On Thursday, 18 January 2018, the Employees Provident Fund (EPF) and Permodalan Nasional Bhd (PNB) announced that they have signed a Heads of Terms (HoT) with Battersea Phase 2 Holding Co Ltd to purchase Phase 2 development assets in the project for RM8.76 billion. This is believed to be the biggest ever real estate deal in UK.
What is interesting is that both EPF and PNB already owned a big stake in the project. EPF is already 20% owner of the entire development whilst PNB is the major shareholder of Sime Darby Property and SP Setia, who in turn are shareholders of the vendor.
What they are actually buying is Phase Two of the Battersea project, which includes the Power Station building itself, 470,000 sq ft of new headquarters for Apple, and 250 apartments that are mostly sold. Phase Two is expected to be completed in 2020 whilst Phase One of the project, known as Circus West Village, has already been completed.
Why would EPF and PNB willing to pay such an amount? It is believed that the recurring steady stream of income from the Apple’s lease is the main attraction for these fund managers.

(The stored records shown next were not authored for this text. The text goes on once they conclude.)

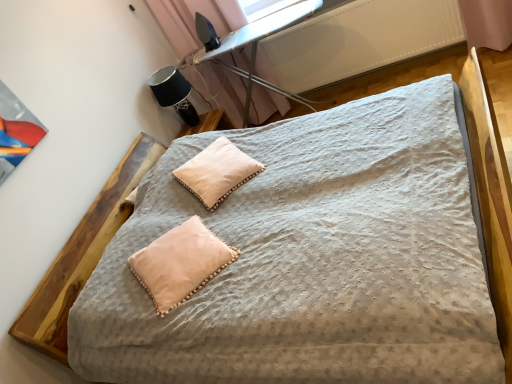 Question: Is white textured radiator at upper right not close to black fabric table lamp at upper left?

Choices:
 (A) no
 (B) yes

Answer: (B)

Question: Can you confirm if white textured radiator at upper right is positioned to the right of black fabric table lamp at upper left?

Choices:
 (A) no
 (B) yes

Answer: (B)

Question: From the image's perspective, would you say white textured radiator at upper right is shown under black fabric table lamp at upper left?

Choices:
 (A) no
 (B) yes

Answer: (A)

Question: Is white textured radiator at upper right positioned in front of black fabric table lamp at upper left?

Choices:
 (A) no
 (B) yes

Answer: (B)

Question: Is white textured radiator at upper right looking in the opposite direction of black fabric table lamp at upper left?

Choices:
 (A) no
 (B) yes

Answer: (A)

Question: Can you confirm if white textured radiator at upper right is smaller than black fabric table lamp at upper left?

Choices:
 (A) yes
 (B) no

Answer: (B)

Question: Is white soft pillow at center, which is counted as the second pillow, starting from the front, at the back of white textured radiator at upper right?

Choices:
 (A) yes
 (B) no

Answer: (B)

Question: Is white textured radiator at upper right outside of white soft pillow at center, the 1th pillow from the top?

Choices:
 (A) yes
 (B) no

Answer: (A)

Question: Could you tell me if white textured radiator at upper right is turned towards white soft pillow at center, placed as the 1th pillow when sorted from back to front?

Choices:
 (A) no
 (B) yes

Answer: (B)

Question: Considering the relative sizes of white textured radiator at upper right and white soft pillow at center, which is counted as the second pillow, starting from the front, in the image provided, is white textured radiator at upper right bigger than white soft pillow at center, which is counted as the second pillow, starting from the front,?

Choices:
 (A) yes
 (B) no

Answer: (A)

Question: From the image's perspective, is white textured radiator at upper right under white soft pillow at center, which is counted as the second pillow, starting from the front?

Choices:
 (A) yes
 (B) no

Answer: (B)

Question: Are white textured radiator at upper right and white soft pillow at center, placed as the 1th pillow when sorted from back to front, far apart?

Choices:
 (A) no
 (B) yes

Answer: (B)

Question: Is metal ironing board at upper center looking in the opposite direction of black fabric table lamp at upper left?

Choices:
 (A) yes
 (B) no

Answer: (B)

Both EPF and PNB have large hoard of cash but it is very tricky to get steady cash flow that they need to pay the famously high dividends they pay out to their members.
It seems like a win-win situation for everyone. EPF and PNB could productively utilise their cash on a high yielding property in a premium location. With the secured funding from the deal, SP Setia can now complete the development and is expected to earn RM400 million profit (PublicInvest Research).